Below this line are records; transcribe exactly the lines between the one holding "Des LinuxFRiens Shanghaiens ?" and the one holding "кондитерских и макаронных", inclusive, and omit the pictures.

----

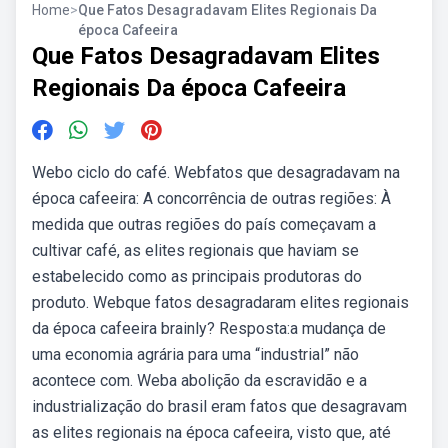
Home
>
Que Fatos Desagradavam Elites Regionais Da
época Cafeeira
Que Fatos Desagradavam Elites
Regionais Da época Cafeeira
Webo ciclo do café. Webfatos que desagradavam na
época cafeeira: A concorrência de outras regiões: À
medida que outras regiões do país começavam a
cultivar café, as elites regionais que haviam se
estabelecido como as principais produtoras do
produto. Webque fatos desagradaram elites regionais
da época cafeeira brainly? Resposta:a mudança de
uma economia agrária para uma “industrial” não
acontece com. Weba abolição da escravidão e a
industrialização do brasil eram fatos que desagravam
as elites regionais na época cafeeira, visto que, até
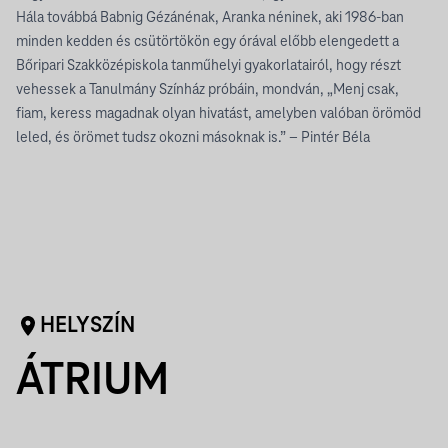
Hála továbbá Babnig Gézánénak, Aranka néninek, aki 1986-ban
minden kedden és csütörtökön egy órával előbb elengedett a
Bőripari Szakközépiskola tanműhelyi gyakorlatairól, hogy részt
vehessek a Tanulmány Színház próbáin, mondván, „Menj csak,
fiam, keress magadnak olyan hivatást, amelyben valóban örömöd
leled, és örömet tudsz okozni másoknak is.” – Pintér Béla
HELYSZÍN
ÁTRIUM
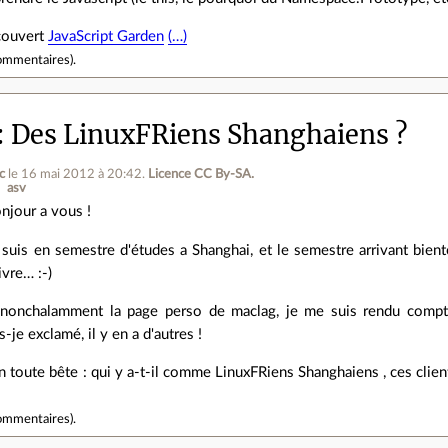
écouvert
JavaScript Garden
(…)
ommentaires
).
Des LinuxFRiens Shanghaiens ?
c
le 16 mai 2012 à 20:42
.
Licence CC By‑SA.
asv
njour a vous !
 suis en semestre d'études a Shanghai, et le semestre arrivant bientô
ivre… :-)
 nonchalamment la page perso de maclag, je me suis rendu compte 
s-je exclamé, il y en a d'autres !
n toute bête : qui y a-t-il comme LinuxFRiens Shanghaiens , ces clients
ommentaires
).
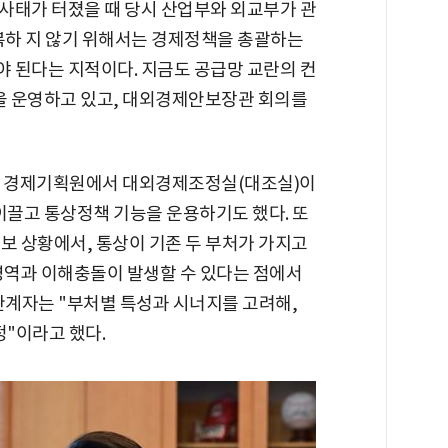
사태가 터졌을 때 당시 산업부와 외교부가 관
반복하 지 않기 위해서는 경제정책을 총괄하는
 된다는 지적이다. 지금도 공급망 교란의 컨
'을 운영하고 있고, 대외경제안보장관 회의를
신인 경제기획원에서 대외경제조정실(대조실)이
이끌고 통상정책 기능을 운용하기도 했다. 또
 상황에서, 통상이 기존 두 부처가 가지고
 영역과 이해충돌이 발생할 수 있다는 점에서
관계자는 "부처별 특성과 시너지를 고려해,
정"이라고 했다.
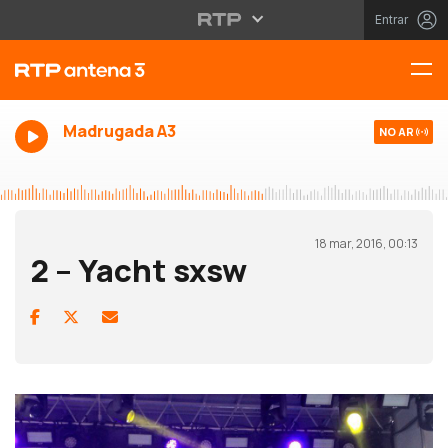
Entrar
Madrugada A3
NO AR
18 mar, 2016, 00:13
2 – Yacht sxsw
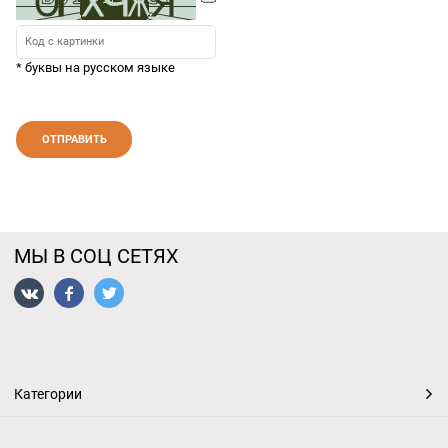
* буквы на русском языке
МЫ В СОЦ СЕТЯХ
Категории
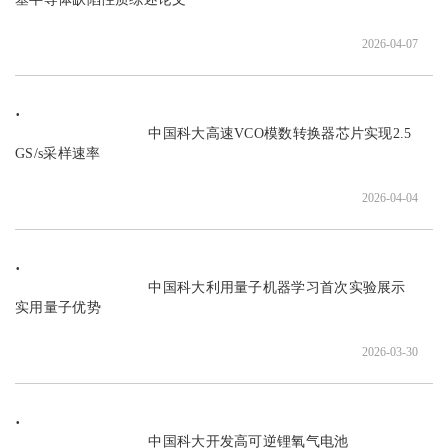
2026-04-07
                               中国科大高速VCO模数转换器芯片实现2.5 
GS/s采样速率

2026-04-04
                               中国科大利用量子机器学习首次实验展示
实用量子优势

2026-03-30
                               中国科大开发高可逆锂氧气电池
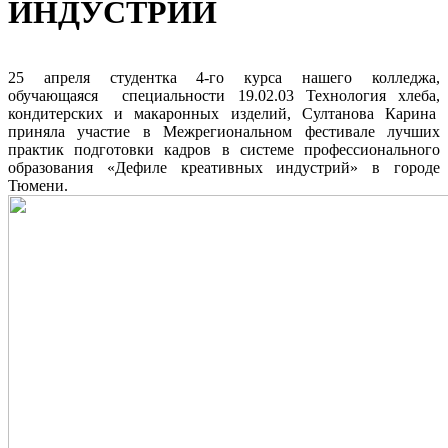
ИНДУСТРИЙ
25 апреля студентка 4-го курса нашего колледжа,
обучающаяся специальности 19.02.03 Технология хлеба,
кондитерских и макаронных изделий, Султанова Карина
приняла участие в Межрегиональном фестивале лучших
практик подготовки кадров в системе профессионального
образования «Дефиле креативных индустрий» в городе
Тюмени.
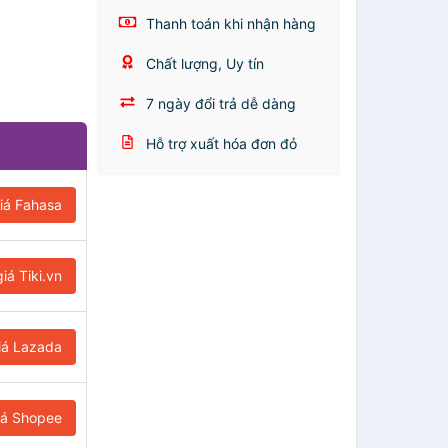
Thanh toán khi nhận hàng
Chất lượng, Uy tín
7 ngày đổi trả dễ dàng
Hỗ trợ xuất hóa đơn đỏ
iá Fahasa
iá Tiki.vn
iá Lazada
iá Shopee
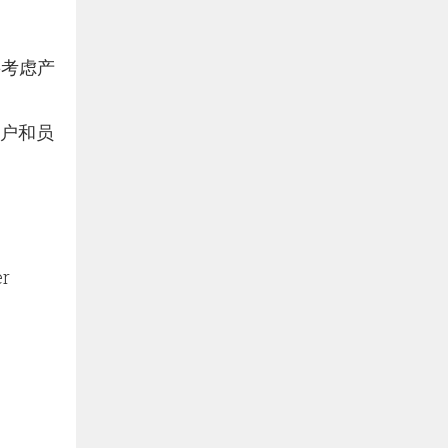
要考虑产
的客户和员
r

----

(TASK ANSWER)
Des LinuxFRiens Shanghaiens ?
c
le 16 mai 2012 à 20:42
.
Licence CC By‑SA.
asv
njour a vous !
 suis en semestre d'études a Shanghai, et le semestre arrivant bientô
ivre… :-)
 nonchalamment la page perso de maclag, je me suis rendu compte 
s-je exclamé, il y en a d'autres !
n toute bête : qui y a-t-il comme LinuxFRiens Shanghaiens , ces clients
ommentaires
).
사태가 터졌을 때 당시 산업부와 외교부가 관
반복하 지 않기 위해서는 경제정책을 총괄하는
 된다는 지적이다. 지금도 공급망 교란의 컨
'을 운영하고 있고, 대외경제안보장관 회의를
신인 경제기획원에서 대외경제조정실(대조실)이
이끌고 통상정책 기능을 운용하기도 했다. 또
 상황에서, 통상이 기존 두 부처가 가지고
 영역과 이해충돌이 발생할 수 있다는 점에서
관계자는 "부처별 특성과 시너지를 고려해,
정"이라고 했다.
Entrar
Madrugada A3
NO AR
18 mar, 2016, 00:13
2 – Yacht sxsw
* буквы на русском языке
МЫ В СОЦ СЕТЯХ
Категории
2026-04-07
                               中国科大高速VCO模数转换器芯片实现2.5 
GS/s采样速率

2026-04-04
                               中国科大利用量子机器学习首次实验展示
实用量子优势

2026-03-30
                               中国科大开发高可逆锂氧气电池
ИНДУСТРИЙ
25 апреля студентка 4-го курса нашего колледжа,
обучающаяся специальности 19.02.03 Технология хлеба,
кондитерских и макаронных изделий, Султанова Карина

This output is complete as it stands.